The next thing is, well, what harness do you give the model?
Or what information is the model seeing?
And what tools does it have to use the computer?
A lot of early versions of giving a model access to a computer were just giving it screenshots of the computer.
But there's a lot of secret sauce in our implementation where the model actually gets text representations of what's on screen from frameworks like accessibility.
And so the model is much more efficient when it has access to all this information.
And then the last bit that I honestly think, well, I don't know if I would say it's underappreciated because I feel like people really appreciate it, but it's the level of craft that was put in to how it feels when the agent is using the computer.
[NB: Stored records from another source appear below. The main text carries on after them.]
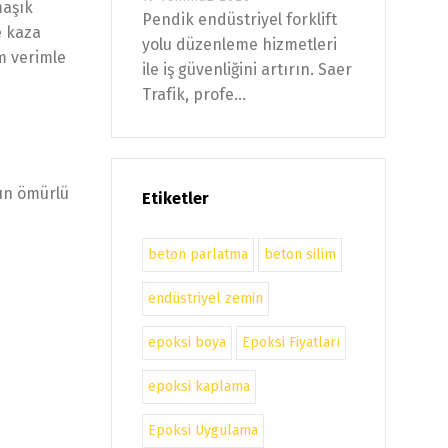
maşık
Pendik endüstriyel forklift
e kaza
yolu düzenleme hizmetleri
m verimle
ile iş güvenliğini artırın. Saer
Trafik, profe...
zun ömürlü
Etiketler
beton parlatma
beton silim
endüstriyel zemin
epoksi boya
Epoksi Fiyatları
epoksi kaplama
Epoksi Uygulama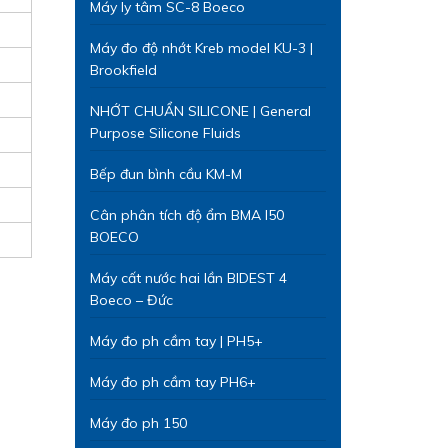
Máy ly tâm SC-8 Boeco
Máy đo độ nhớt Kreb model KU-3 |
Brookfield
NHỚT CHUẨN SILICONE | General
Purpose Silicone Fluids
Bếp đun bình cầu KM-M
Cân phân tích độ ẩm BMA I50
BOECO
Máy cất nước hai lần BIDEST 4
Boeco – Đức
Máy đo ph cầm tay | PH5+
Máy đo ph cầm tay PH6+
Máy đo ph 150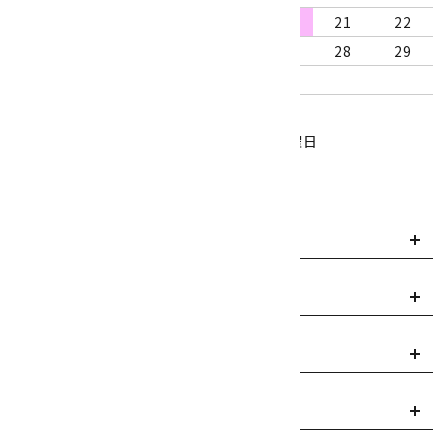
16
17
18
19
20
21
22
23
24
25
26
27
28
29
30
31
営業時間：10:00～18:00
定休日：水曜日、第1・3木曜日
■
・・・休業日
お支払い方法について
payment
送料・配送について
local_shipping
返品について
replay
ご利用案内
info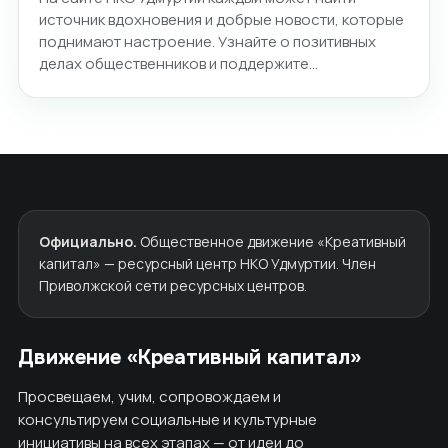
источник вдохновения и добрые новости, которые
поднимают настроение. Узнайте о позитивных
делах общественников и поддержите…
Официально.
Общественное движение «Креативный
капитал» — ресурсный центр НКО Удмуртии. Член
Приволжской сети ресурсных центров.
Движение «Креативный капитал»
Просвещаем, учим, сопровождаем и
консультируем социальные и культурные
инициативы на всех этапах — от идеи до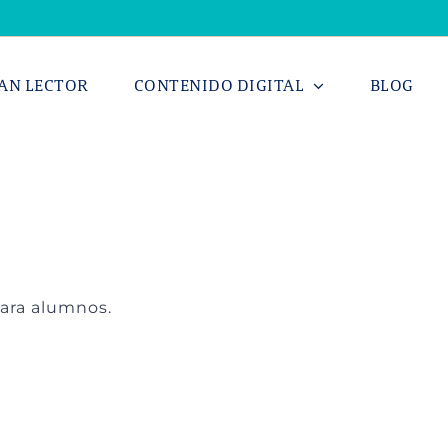
AN LECTOR
CONTENIDO DIGITAL
BLOG
para alumnos.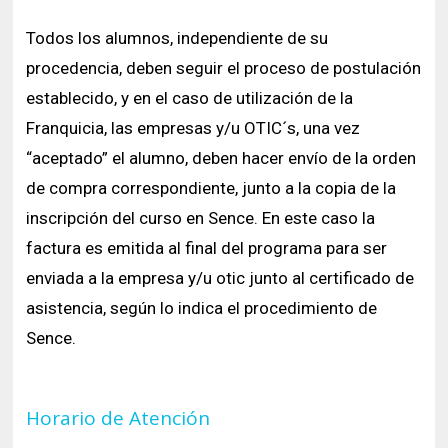
Todos los alumnos, independiente de su
procedencia, deben seguir el proceso de postulación
establecido, y en el caso de utilización de la
Franquicia, las empresas y/u OTIC´s, una vez
“aceptado” el alumno, deben hacer envío de la orden
de compra correspondiente, junto a la copia de la
inscripción del curso en Sence. En este caso la
factura es emitida al final del programa para ser
enviada a la empresa y/u otic junto al certificado de
asistencia, según lo indica el procedimiento de
Sence.
Horario de Atención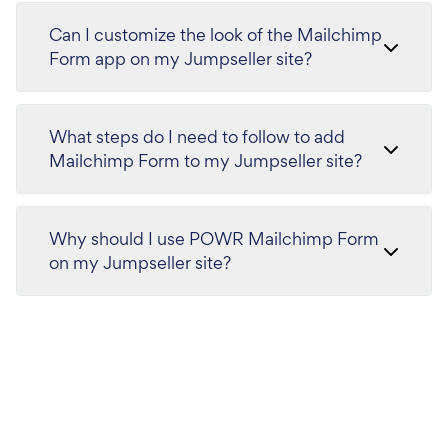
Can I customize the look of the Mailchimp
Form app on my Jumpseller site?
What steps do I need to follow to add
Mailchimp Form to my Jumpseller site?
Why should I use POWR Mailchimp Form
on my Jumpseller site?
So for instance, you could totally just have the agent click around on your screen
and just have that be invisible.
The computer is updating as clicks happen, but the team put a ton of care into exactly the animation that this mouse cursor takes as it goes between the different click positions.
Yeah, it was really fun to talk about that and jam on that with them.
We actually made some interesting trade-offs.
Having this animation actually slows down how quickly the agent can work by just a tiny bit.
But it means that it's so much easier as a human for me to understand the system and therefore to trust the system.
What do you tell them?
Okay, cool.
Is this person an engineer or are they like a knowledge worker?
Let's say not an engineer because I feel like, well, no, let's do, let's do both.